Build and operate well-architected workloads

Contributors netapp-rlithman

Workload Factory, the NetApp management suite for Amazon FSx for NetApp ONTAP, helps you maintain and operate reliable, secure, efficient, and cost-effective storage and database configurations that align with the AWS Well-Architected Framework. Workload Factory provides daily analysis of your storage and database workloads, recommendations, and automatic fixes to promote healthy workload operations. By automating this process, Workload Factory minimizes human error and ensures consistency in workload management.

How it works

Workload Factory analyzes Amazon FSx for NetApp ONTAP file systems, Microsoft SQL Server, and Oracle database deployments daily. The daily analysis provides the well-architected status, and insights and recommendations with options to automatically fix configuration issues so that your deployments meet best practices and operate efficiently.

After the daily analysis completes, configurations appear as "optimized" or "not optimized" in the Well-architected dashboard for the deployment. You'll find the total optimization score, configuration issues by category, and a list of configuration issues and recommendations. You can review the recommendations for configuration issues. Some issues can be fixed automatically by Workload Factory, while others require manual intervention. In this case, Workload Factory provides detailed instructions to help you implement the recommended changes.

Because requirements for storage and database workloads vary, you can dismiss the analysis of specific configurations that don't apply to your environments.

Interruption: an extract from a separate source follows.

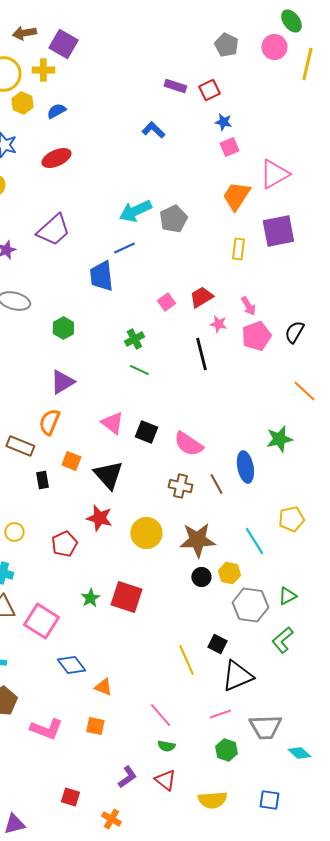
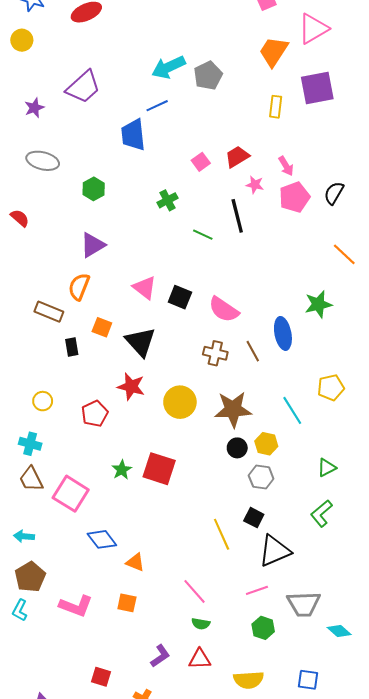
green line: (139, 370) -> (203, 235), moved
gray hexagon: (250, 605) -> (261, 477), moved, size x0.7
red triangle: (165, 780) -> (200, 659), turned -40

This helps you avoid unnecessary alerts and inaccurate optimization results. When a specific configuration analysis is dismissed, the configuration isn't included in the total optimization score.

Why it matters

Workload Factory simplifies the difficult task of manually applying best practices to large storage or database environments; it streamlines this process by combining analysis and remediation for suboptimal configurations from the Workload Factory console. Fixes applied within the Workload Factory console eliminate the risk of human error and ensure uniformity in storage and database management. By leveraging automation, you can guarantee that the configurations are applied correctly every time and preserved this way over time, thus maintaining the high standards of performance and reliability across your entire storage infrastructure.

Get started with Workload Factory to detect and correct misconfigurations

Get started with Workload Factory by signing up and creating an account, adding credentials, and establishing connectivity so that Workload Factory can manage AWS resources directly, and then optimize your workloads by using Amazon FSx for NetApp ONTAP.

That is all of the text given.